- [TASK MATERIAL]:

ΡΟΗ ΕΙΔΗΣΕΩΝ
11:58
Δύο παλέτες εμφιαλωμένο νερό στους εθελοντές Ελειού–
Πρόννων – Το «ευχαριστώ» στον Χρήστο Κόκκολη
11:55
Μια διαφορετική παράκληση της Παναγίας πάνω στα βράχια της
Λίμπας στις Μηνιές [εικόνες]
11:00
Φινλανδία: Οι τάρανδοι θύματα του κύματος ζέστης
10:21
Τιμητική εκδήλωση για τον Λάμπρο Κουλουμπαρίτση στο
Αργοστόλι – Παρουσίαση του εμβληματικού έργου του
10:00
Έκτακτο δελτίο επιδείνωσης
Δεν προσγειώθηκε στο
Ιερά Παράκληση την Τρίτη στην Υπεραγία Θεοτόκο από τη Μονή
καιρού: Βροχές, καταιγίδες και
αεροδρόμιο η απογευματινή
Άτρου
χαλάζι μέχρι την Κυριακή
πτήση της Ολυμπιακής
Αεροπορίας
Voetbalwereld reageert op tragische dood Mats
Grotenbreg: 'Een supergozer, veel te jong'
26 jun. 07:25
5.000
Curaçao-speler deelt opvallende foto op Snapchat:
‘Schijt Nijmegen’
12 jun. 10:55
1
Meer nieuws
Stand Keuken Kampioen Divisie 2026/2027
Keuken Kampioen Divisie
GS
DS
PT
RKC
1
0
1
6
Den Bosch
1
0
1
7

* * *

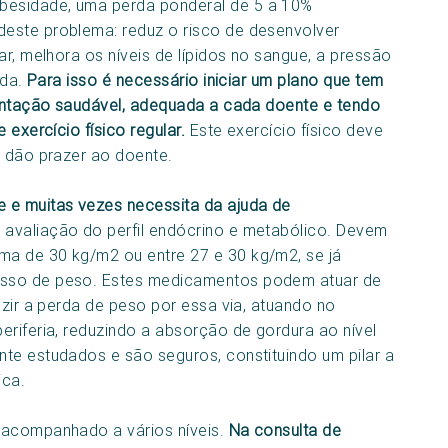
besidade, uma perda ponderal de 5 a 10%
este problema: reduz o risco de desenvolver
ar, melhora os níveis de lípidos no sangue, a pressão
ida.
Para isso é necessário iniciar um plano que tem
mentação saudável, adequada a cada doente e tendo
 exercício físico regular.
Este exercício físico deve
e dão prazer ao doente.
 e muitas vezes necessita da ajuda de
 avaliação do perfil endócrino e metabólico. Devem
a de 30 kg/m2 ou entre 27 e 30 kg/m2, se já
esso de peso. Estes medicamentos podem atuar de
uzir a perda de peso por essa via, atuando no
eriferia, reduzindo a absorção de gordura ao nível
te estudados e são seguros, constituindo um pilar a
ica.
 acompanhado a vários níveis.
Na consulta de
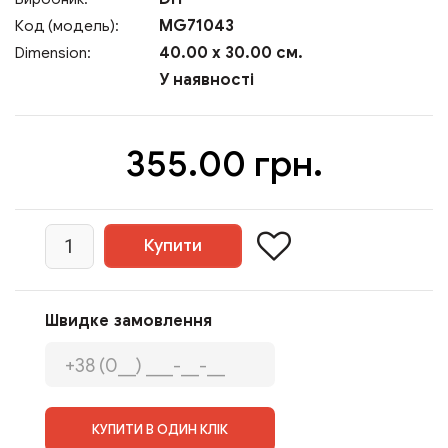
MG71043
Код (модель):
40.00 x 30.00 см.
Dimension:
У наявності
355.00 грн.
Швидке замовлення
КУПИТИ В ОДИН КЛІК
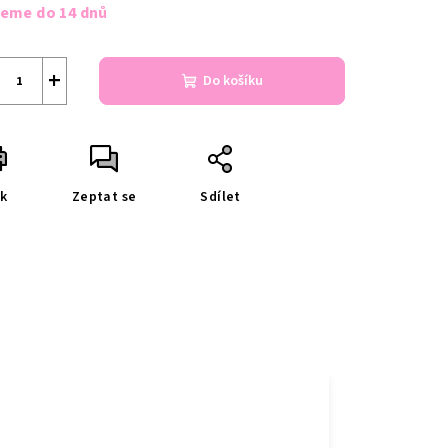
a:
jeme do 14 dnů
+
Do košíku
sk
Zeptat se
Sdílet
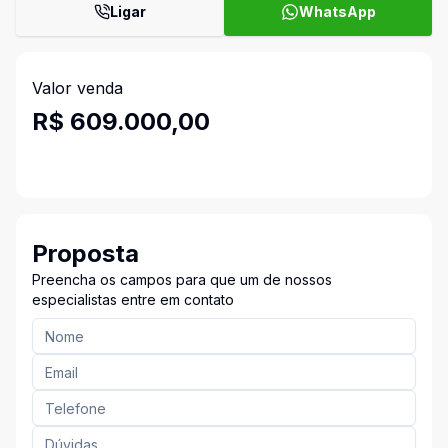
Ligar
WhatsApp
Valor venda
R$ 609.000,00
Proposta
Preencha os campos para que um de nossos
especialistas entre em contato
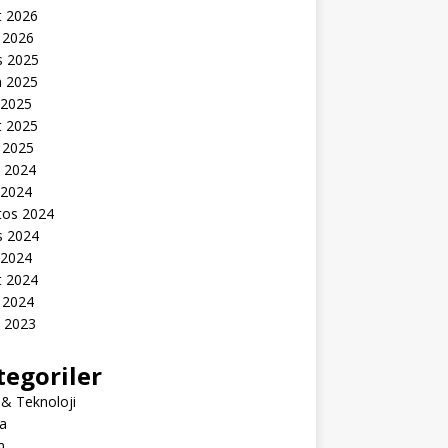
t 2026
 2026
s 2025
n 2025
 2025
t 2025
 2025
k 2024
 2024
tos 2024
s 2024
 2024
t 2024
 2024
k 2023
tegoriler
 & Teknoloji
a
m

- [TASK DESCRIPTION]: What lines in the entries above include the string "níveis"? Return each one.

- [RESULT OF THIS EXERCISE]:
ar, melhora os níveis de lípidos no sangue, a pressão
 acompanhado a vários níveis.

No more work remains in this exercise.